All integrations are run over SOAP over HTTPS with mutual authentication. The contracts are included in the schema maven module and source code for proxy service interfaces is generated during maven build. Apache CXF is leveraged for the web service communication. During build classes are generated which are used as web service proxy interfaces, as well as related domain classes.

During development a local web server can be started which mocks all web services. Some endpoints, or all, may be configured to point at localhost on port 18080. They can then be accessed at http://localhost:18080/{name} (see MockWebServiceServer.java).

A typical flow is as follows:

• The user logs in to https://minavardkontakter.se with a valid certificate (the application is not available if user logs in with password and SMS).

• The user clicks on "Alla övriga tjänster".

• The user clicks on "Beställ förskrivna förbrukningsprodukter".

• The user chooses the products he/she wants to order, from available products.

• If any of the chosen products has subarticles, e.g. with different tastes, the user chooses distribution of those.
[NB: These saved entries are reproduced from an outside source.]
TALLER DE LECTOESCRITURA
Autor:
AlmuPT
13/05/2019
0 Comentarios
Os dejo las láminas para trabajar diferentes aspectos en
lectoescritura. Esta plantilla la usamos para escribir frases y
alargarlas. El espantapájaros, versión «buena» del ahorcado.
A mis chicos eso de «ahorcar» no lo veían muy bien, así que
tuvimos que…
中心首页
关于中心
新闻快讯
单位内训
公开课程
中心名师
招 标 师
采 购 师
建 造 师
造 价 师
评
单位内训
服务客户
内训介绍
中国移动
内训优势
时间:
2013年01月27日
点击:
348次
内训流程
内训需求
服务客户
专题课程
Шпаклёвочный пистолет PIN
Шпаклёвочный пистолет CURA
• The user chooses delivery method.

• If the user chose home delivery he/she fills in the form.

• If the user chose collect delivery he/she chooses delivery point and notification method.
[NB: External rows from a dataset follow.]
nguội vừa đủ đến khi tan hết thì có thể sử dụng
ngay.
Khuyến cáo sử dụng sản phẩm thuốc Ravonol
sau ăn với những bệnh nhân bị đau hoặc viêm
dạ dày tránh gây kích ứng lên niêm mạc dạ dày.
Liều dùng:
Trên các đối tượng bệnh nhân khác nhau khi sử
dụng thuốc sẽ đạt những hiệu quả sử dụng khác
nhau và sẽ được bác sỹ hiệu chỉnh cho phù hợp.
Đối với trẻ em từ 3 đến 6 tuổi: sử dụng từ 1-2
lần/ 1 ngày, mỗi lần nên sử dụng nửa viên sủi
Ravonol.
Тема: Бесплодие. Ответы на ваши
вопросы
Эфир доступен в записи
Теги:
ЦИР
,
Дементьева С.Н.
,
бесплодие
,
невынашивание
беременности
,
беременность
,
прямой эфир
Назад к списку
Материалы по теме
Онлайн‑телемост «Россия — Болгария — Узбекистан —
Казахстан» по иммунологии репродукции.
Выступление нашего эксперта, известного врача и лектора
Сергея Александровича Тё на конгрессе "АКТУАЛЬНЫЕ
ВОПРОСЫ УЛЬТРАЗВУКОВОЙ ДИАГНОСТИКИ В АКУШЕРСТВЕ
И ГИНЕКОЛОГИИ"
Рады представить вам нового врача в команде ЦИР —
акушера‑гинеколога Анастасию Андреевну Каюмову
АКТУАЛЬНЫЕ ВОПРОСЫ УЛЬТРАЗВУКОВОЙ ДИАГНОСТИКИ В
• If any of the chosen products allows invoice to another address the user chooses whether the invoice should be sent to the same as the shipping address or a custom adress.

• The user verifies the order and clicks "Beställ / Bekräfta beställning".
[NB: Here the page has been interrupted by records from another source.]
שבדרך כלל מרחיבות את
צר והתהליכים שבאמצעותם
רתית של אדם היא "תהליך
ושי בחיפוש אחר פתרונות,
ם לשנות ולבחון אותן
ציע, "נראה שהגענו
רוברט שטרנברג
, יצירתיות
• The user sees a confirmation and if he/she wishes can go to the inbox by clicking "Till inkorgen".

• The user clicks on the unread mail.

• The confirmation mail is shown.

The application is used across multiple independent counties in Sweden where each county uses its own source system and has separate contracts with suppliers. Each county can therefore be configured according to their needs. Some needs are configured in the application and some are decided by the SOAP messages. Here the settings which are configured, per county in counties-configuration-10.yml, in the application are listed:

• getMedicalSupplyDeliveryPointsAddress - the endpoint address for fetching delivery points (optional - not all counties have delivery points)
• getMedicalSupplyPrescriptionsAddress - the endpoint address for fetching prescriptions for a patient
• registerMedicalSupplyOrderAddress - the endpoint address for registering the order
• rtjpLogicalAddress - HSA ID for the county
• receptionHsaId - HSA ID for the reception
• defaultSelectedPrescriptions - whether all orderable articles should be preselected or the patient needs to pick all he/she wishes to order

In addition, a number of text strings, are configured per county in each application_sv_SE_NN.properties file where NN corresponds to the county code. These are examples:

• customer.service.phone=XXX-XXX XX XX
• customer.service.info=Kundtjänst Skövdedepån: Telefon XXX-XXX XX XX. Öppet vardagar kl 08:00 till 16:30. E-post [email protected]
• products.fetch.default.error=Dina förskrivna produkter kunde inte visas.
• products.fetch.none.found=Inga förskrivna produkter hittades. Om du förväntat dig beställningsbara produkter, kontakta kundtjänst på XXX-XXX XX XX.
• order.confirmation=Tack för din beställning, produkterna levereras inom 5 arbetsdagar

Moreover, each county can send instructions via the SOAP messages. See https://github.com/Vastra-Gotalandsregionen/oppna-program-icc-crm-selfservice-medicalsupply-schemas for a complete reference. Examples of elements which can be seen as "configuration-ish" are:

• AllowOtherInvoiceAddress - If the patient chooses any article with this set to true he/she will need to choose another address for the invoice or same as delivery address.
• AllowChioceOfDeliveryPoints - Whether the patient can choose delivery point or the supplier will choose the closest.
• AllowContactPerson - Whether an input field for contact person should be displayed for collect delivery. May be usable especially when people aged 13-18 years are concerned, so the package may be collected.